By then, both Warner and Kaine had also embraced gay marriage, universal background checks, and a pathway to citizenship for undocumented immigrants. As a senator in 2013, Kaine also voted to reinstate the ban on assault weapons and ban high-capacity ammunition magazines (while Warner, with one foot still in rural Virginia, opposed both measures).

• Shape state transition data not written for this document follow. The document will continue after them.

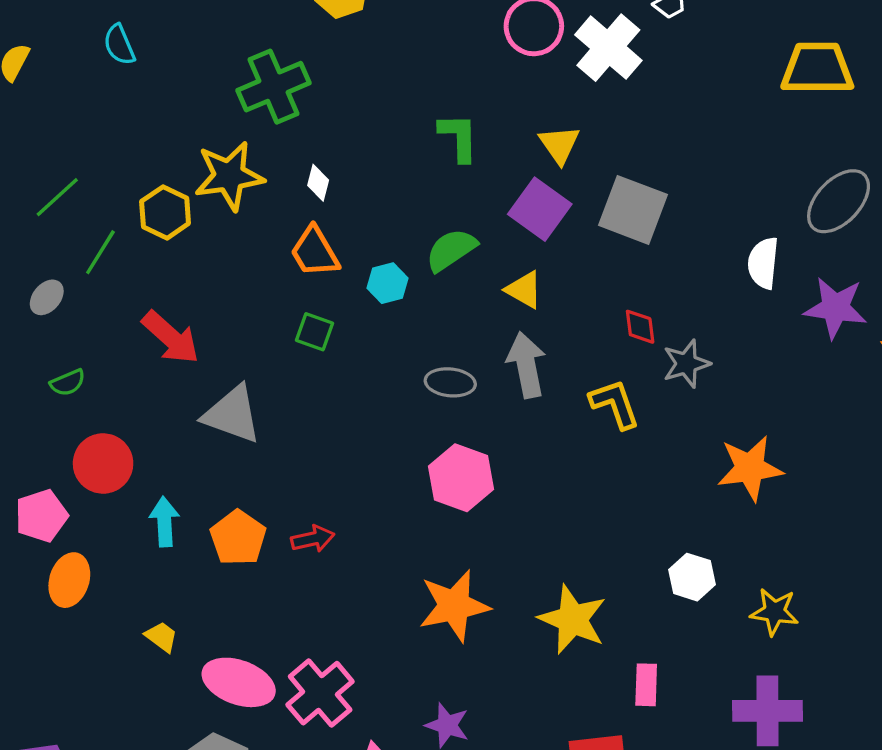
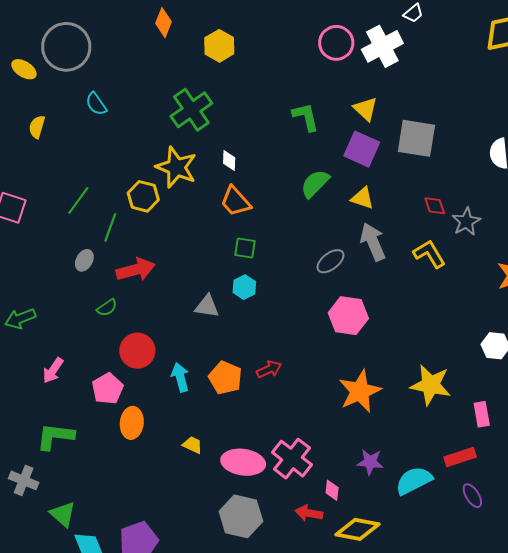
white cross: (608, 48) -> (382, 46), turned 33
yellow star: (229, 176) -> (176, 167), turned -30
cyan hexagon: (387, 283) -> (244, 287), moved
red arrow: (171, 337) -> (136, 270), moved, turned -45
gray ellipse: (450, 382) -> (331, 261), turned -32
gray triangle: (232, 414) -> (207, 306), size x0.7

The story came full circle when Warner faced reelection during the Republican wave year of 2014. Most of the smaller and more rural counties where Warner had made his signature breakthroughs 13 years earlier in his gubernatorial race turned away from him. Counties such as Roanoke, Bedford, Botetourt, Wise, and Scott that Warner had won, or in which he had suppressed the GOP edge in 2001 produced big margins for his Republican opponent Ed Gillespie. Warner survived by fewer than 18,000 votes, against a national wave that swept away many other Democrats, mostly through his strength in the metropolitan areas of Northern Virginia and Richmond and a competitive performance in Hampton Roads. (As David Wasserman of the Cook Political Report points out, while Warner retreated in the rural counties that had buoyed him earlier, he also ran slightly, though critically, ahead of McAuliffe in several of them.)
“On election night last time, it was a Republican turnout model in 2014, and Gillespie was doing really well until he hit Fairfax,” said Tom Davis, a former Republican U.S. representative who represented the county. “And when he hit Fairfax he hit the blue wall there and got crushed. Fairfax, Arlington, Alexandria, eastern Prince William, even eastern Loudon.”
Davis, a former chair of the National Republican Congressional Committee and copious student of voting trends, says that Trump is likely to intensify Virginia’s urban-rural divergence from both ends. “Trump will run even better in some of these rural areas and worse in these urban areas,” Davis says. “These are trends that have developed over a series of elections, and Trump just puts an exclamation point on them.” Davis predicts Trump could lose Fairfax County alone by 170,000 votes, which would be a deficit over 50 percent greater than Romney’s.
Sabato forecasts the same pattern. And that, he says, leaves Trump facing very long odds in Virginia against a Democratic ticket continuing to consolidate the advantage in the state’s population centers that has underpinned Kaine’s career.
“It’s over, it’s totally over,” Sabato insists. “Because the margins for Clinton-Kaine in Northern Virginia, Richmond, Hampton Roads will be very substantial. Trump will run up the same kind of Cuccinelli rural majorities, and Cuccinelli lost by two and half points. But it’s going to be a lot worse this time because it’s going to be a presidential turnout.”
Clinton and Kaine will be counting on this same pattern of strong metropolitan showings to offset what could be a stampede toward Trump in non-urban areas far beyond Virginia. The same equation is key to the Democrats’ hopes in other competitive Sunbelt states like Colorado, North Carolina, Nevada, and Florida, as well as familiar Rustbelt battlegrounds like Ohio, Pennsylvania, Wisconsin, and Iowa. “The Virginia model,” says Sabato, “is now the national Democratic model.”
Leah Askarinam contributed reporting.